━━━━━ Data supplied ━━━━━
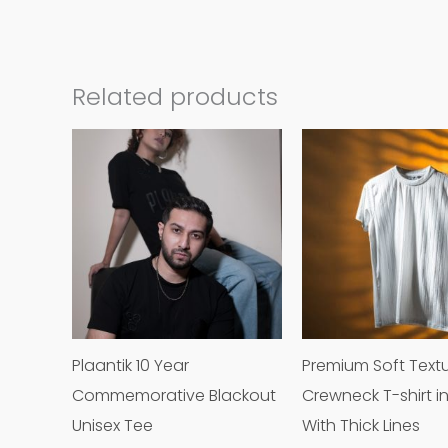
Related products
This
product
has
multiple
variants.
The
options
may
Plaantik 10 Year
Premium Soft Text
be
Commemorative Blackout
Crewneck T-shirt i
chosen
Unisex Tee
With Thick Lines
on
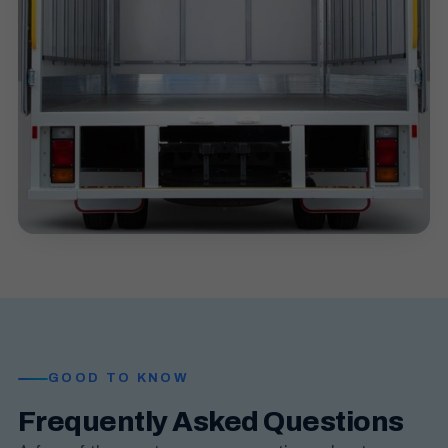
GOOD TO KNOW
Frequently Asked Questions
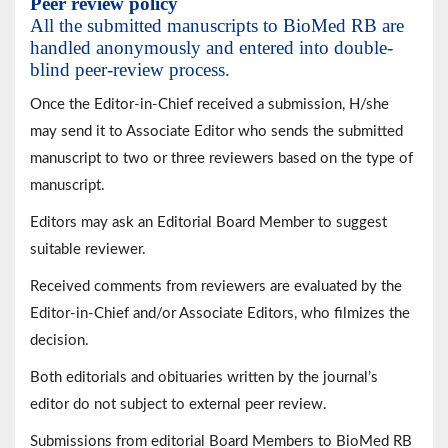
Peer review policy
All the submitted manuscripts to BioMed RB are
handled anonymously and entered into double-
blind peer-review process.
Once the Editor-in-Chief received a submission, H/she
may send it to Associate Editor who sends the submitted
manuscript to two or three reviewers based on the type of
manuscript.
Editors may ask an Editorial Board Member to suggest
suitable reviewer.
Received comments from reviewers are evaluated by the
Editor-in-Chief and/or Associate Editors, who filmizes the
decision.
Both editorials and obituaries written by the journal’s
editor do not subject to external peer review.
Submissions from editorial Board Members to BioMed RB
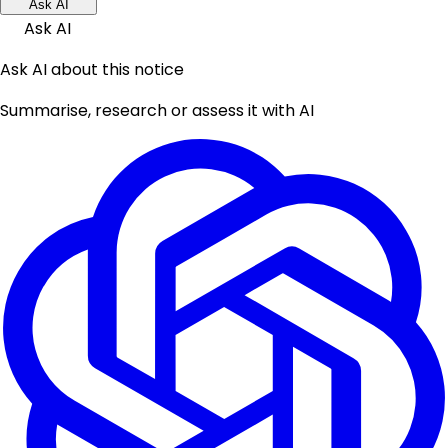
Ask AI
Ask AI
Ask AI about this notice
Summarise, research or assess it with AI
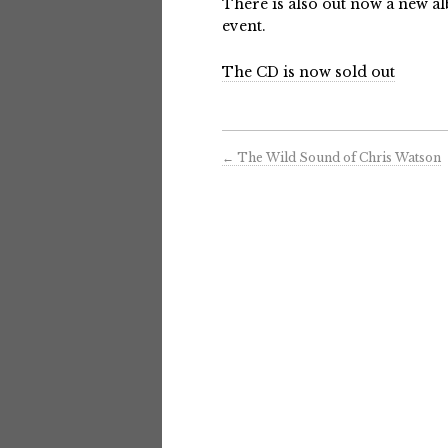
There is also out now a new a
event.
The CD is now sold out
←
The Wild Sound of Chris Watson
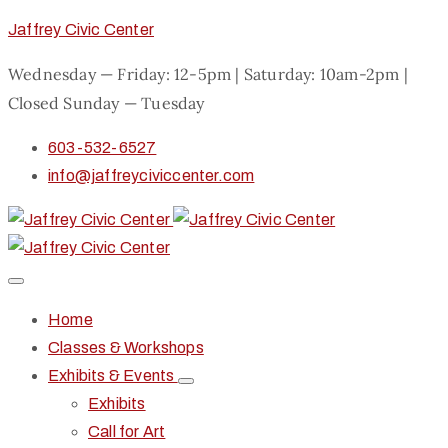
Jaffrey Civic Center
Wednesday — Friday: 12-5pm | Saturday: 10am-2pm |
Closed Sunday — Tuesday
603-532-6527
info@jaffreyciviccenter.com
Home
Classes & Workshops
Exhibits & Events
Exhibits
Call for Art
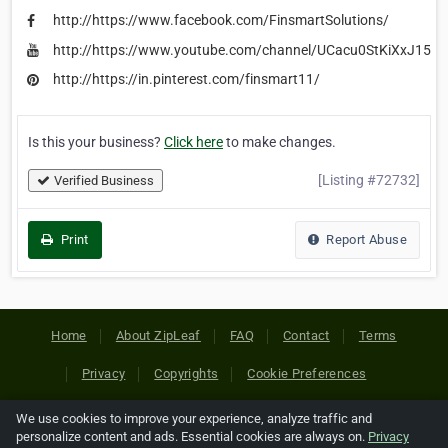
http://https://www.facebook.com/FinsmartSolutions/
http://https://www.youtube.com/channel/UCacu0StKiXxJ15fJ
http://https://in.pinterest.com/finsmart11/
Is this your business?
Click here
to make changes.
[Listing #72732]
Verified Business
Print
Report Abuse
Home
About ZipLeaf
FAQ
Contact
Terms
Privacy
Copyrights
Cookie Preferences
We use cookies to improve your experience, analyze traffic and
Copyright © 2026 Netcode, Inc. All Rights Reserved. All
personalize content and ads. Essential cookies are always on.
Privacy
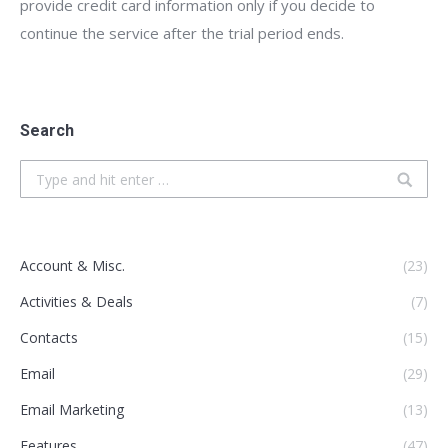
provide credit card information only if you decide to
continue the service after the trial period ends.
Search
Search:
Account & Misc.
(23)
Activities & Deals
(7)
Contacts
(15)
Email
(29)
Email Marketing
(13)
Features
(47)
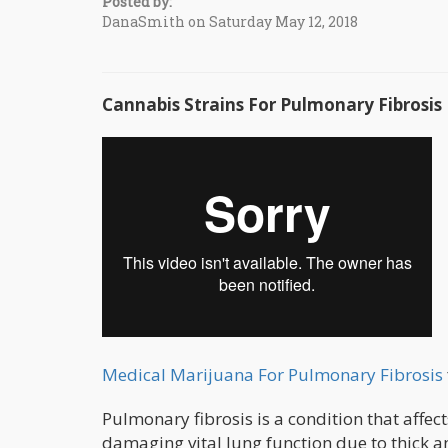
Posted by:
DanaSmith on Saturday May 12, 2018
Cannabis Strains For Pulmonary Fibrosis
Medical Marijuana For Pulmonary Fibrosis
Pulmonary fibrosis is a condition that affec
damaging vital lung function due to thick a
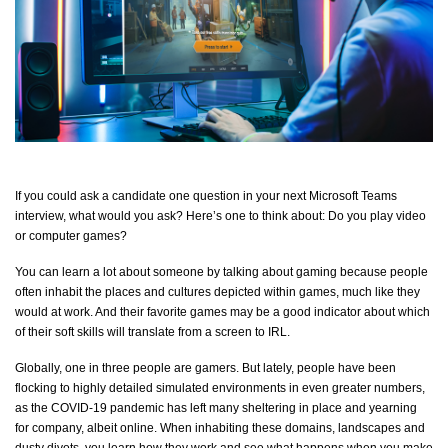
If you could ask a candidate one question in your next Microsoft Teams
interview, what would you ask?
Here’s
one to think about: Do you play video
or computer games?
You can learn a lot about someone by talking about gaming because people
often inhabit the places and
cul
ture
s dep
icted within games, much like they
would at work. And their
favo
rite
gam
es may be a good indicator about which
of their soft skills will translate from a screen to IRL.
Globally, one in three people are gamers. But lately, people have been
flocking to highly detailed simulated environments in even greater numbers,
as the COVID-19 pandemic has left many sheltering in place and yearning
for company, albeit online. When inhabiting these domains,
landscapes
and
dusty divots, you learn how they work and see what happens when you make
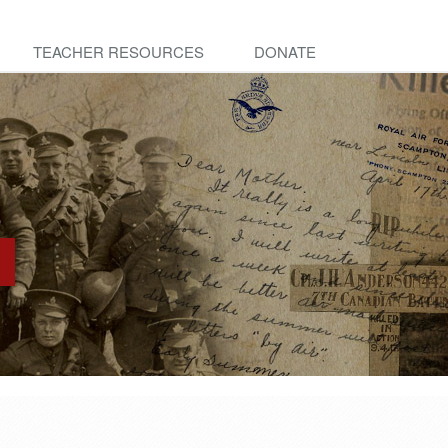
TEACHER RESOURCES
DONATE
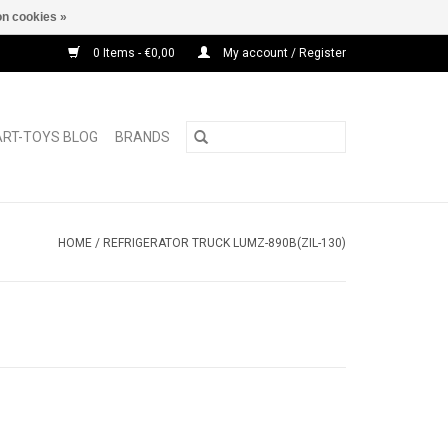
n cookies »
0 Items - €0,00
My account / Register
ART-TOYS BLOG
BRANDS
HOME
/
REFRIGERATOR TRUCK LUMZ-890B(ZIL-130)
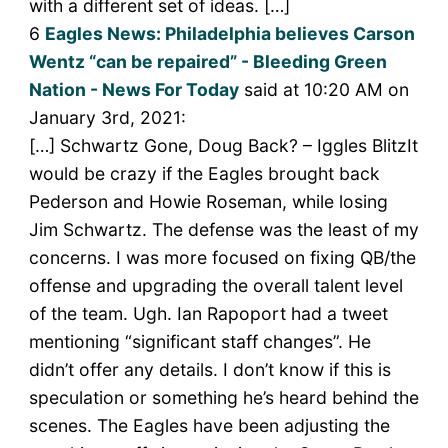
with a different set of ideas. […]
6
Eagles News: Philadelphia believes Carson
Wentz “can be repaired” - Bleeding Green
Nation - News For Today
said at 10:20 AM on
January 3rd, 2021:
[…] Schwartz Gone, Doug Back? – Iggles BlitzIt
would be crazy if the Eagles brought back
Pederson and Howie Roseman, while losing
Jim Schwartz. The defense was the least of my
concerns. I was more focused on fixing QB/the
offense and upgrading the overall talent level
of the team. Ugh. Ian Rapoport had a tweet
mentioning “significant staff changes”. He
didn’t offer any details. I don’t know if this is
speculation or something he’s heard behind the
scenes. The Eagles have been adjusting the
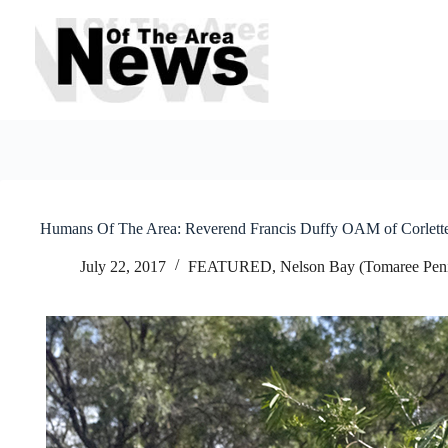
Skip
to
content
Humans Of The Area: Reverend Francis Duffy OAM of Corlette
July 22, 2017
FEATURED
,
Nelson Bay (Tomaree Peni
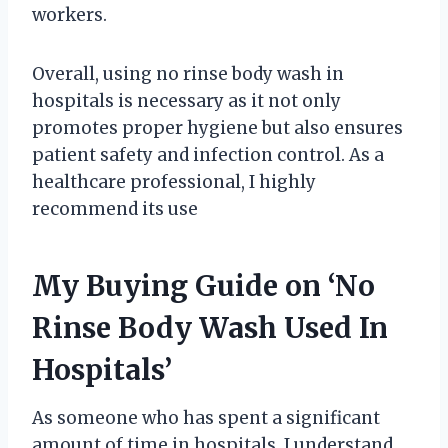
workers.
Overall, using no rinse body wash in
hospitals is necessary as it not only
promotes proper hygiene but also ensures
patient safety and infection control. As a
healthcare professional, I highly
recommend its use
My Buying Guide on ‘No
Rinse Body Wash Used In
Hospitals’
As someone who has spent a significant
amount of time in hospitals, I understand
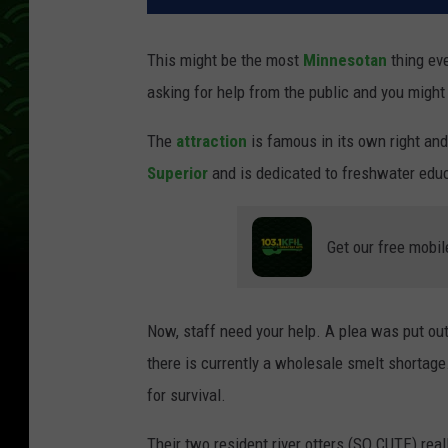
This might be the most
Minnesotan
thing ev
asking for help from the public and you might 
The
attraction
is famous in its own right and
Superior
and is dedicated to freshwater educ
Get our free mobil
Now, staff need your help. A plea was put ou
there is currently a wholesale smelt shortage
for survival.
Their two resident river otters (SO CUTE) real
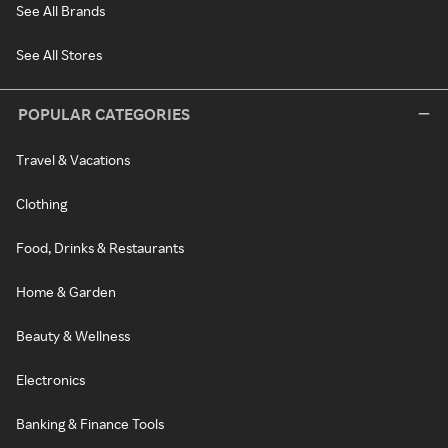
See All Brands
See All Stores
POPULAR CATEGORIES
Travel & Vacations
Clothing
Food, Drinks & Restaurants
Home & Garden
Beauty & Wellness
Electronics
Banking & Finance Tools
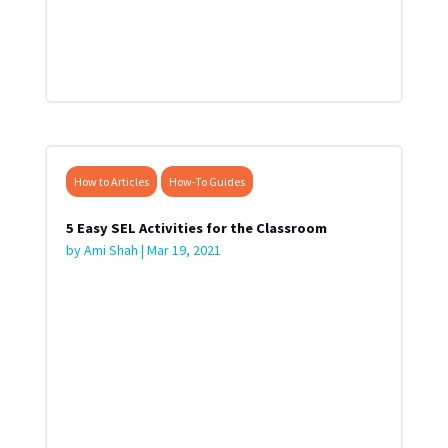
How to Articles
How-To Guides
5 Easy SEL Activities for the Classroom
by
Ami Shah
|
Mar 19, 2021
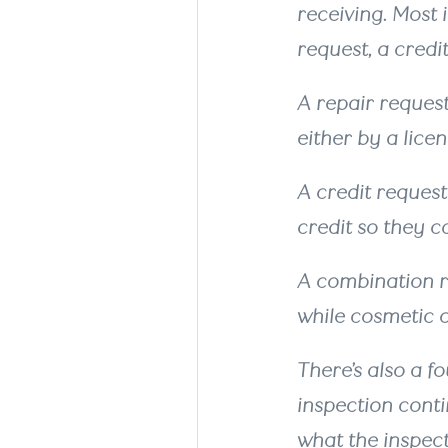
receiving. Most 
request, a credi
A repair reques
either by a lice
A credit request
credit so they 
A combination r
while cosmetic o
There’s also a f
inspection conti
what the inspec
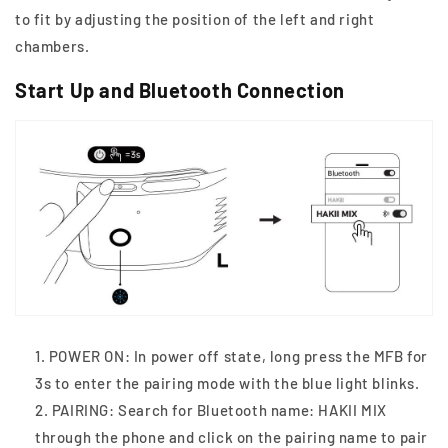
to fit by adjusting the position of the left and right
chambers.
Start Up and Bluetooth Connection
POWER ON: In power off state, long press the MFB for
3s to enter the pairing mode with the blue light blinks.
PAIRING: Search for Bluetooth name: HAKII MIX
through the phone and click on the pairing name to pair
━━━━━
Your instructions. Show the lines of the entries that include the string "Chief", copying each in full.

Exercise output.
Once the Editor-in-Chief received a submission, H/she
Editor-in-Chief and/or Associate Editors, who filmizes the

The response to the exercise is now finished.